Sounds like a question for net-dev more than core-libs - cc'd.
David
On 20/02/2014 4:11 PM, michael cui wrote:
On 02/18/2014 12:51 AM, michael cui wrote:
Hi,
I would like to discuss my current root cause analysis of JDK-7052625
: com/sun/net/httpserver/bugs/6725892/Test.java fails intermittently
As JDK-6725892 <https://bugs.openjdk.java.net/browse/JDK-6725892>
stated, the purpose of this regression test is testing bad http
connections can be handled correctly which including
+ send no request
+ send an incomplete request
+ fail to read the response completely.
test3() method will start 20 threads for each type listed above at
same time. So totally 60 threads started in test3(). Each thread will
open connection to httpserver and simulate the normal or bad http
request to see if http server can handle them correctly. (20 threads
for incomplete read, 20 threads for incomplete write, 20 threads for
read/write normal case)
Those threads will be started at same time. Among them, 40 threads
using sleep to simulate bad request.
The http server created by the following api call :
s1 = HttpServer.create (addr, 0);
According API doc
<http://docs.oracle.com/javase/7/docs/api/java/net/ServerSocket.html#ServerSocket%28int%29>
and ServerSocket.java source code, the second parameter is backlog of
socket which is the maximum number of queued incoming connections to
allow on the listening socket. Queued TCP connections exceeding this
limit may be rejected by the TCP implementation.. The default value 50
will be used if it was set to zero (See api doc
<http://docs.oracle.com/javase/7/docs/api/java/net/ServerSocket.html#ServerSocket%28int%29>
and ServerSocket.java )).
Since in test3(), 40 threads out of total 60 threads will simulate bad
http request by sleeping either at reading or writing, there could be
a very little possibility that httpserver 's socket connection queue
reach his limit (50 for default value) and some tcp connection will be
rest at that situation.
This could be the root cause of this intermittently failure.

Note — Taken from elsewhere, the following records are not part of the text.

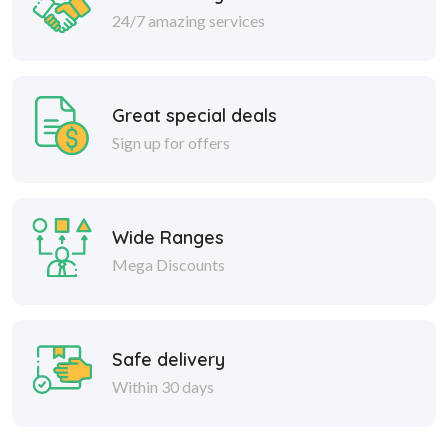
24/7 amazing services
Great special deals
Sign up for offers
Wide Ranges
Mega Discounts
Safe delivery
Within 30 days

Test result of the original version :
0 failure on Linux for 10000 runs.
0 failure on solaris for 10000 runs.
6 failure on windows for 10000 runs
28 failures on mac for 10000 runs
By increasing the thread number of bad request, we can observe that
the frequency of failure will be increased.
Test result of fix version in which backlog of httpserver was changed
from 0 to 100.
0 failure on Linux for 10000 runs.
0 failure on solaris for 10000 runs.
0 failure on windows for 10000 runs
0 failures on mac for 10000 runs
It seems to me that using default 0 for backlog of httpserver could be
root cause of this intermittently failure.
Are we comfortable with this analysis? If it is the root cause, could
setting backlog as 100 be a suggest fix?
Thanks,
Michael Cui
Could anyone provide some insight on this analysis?
Michael Cui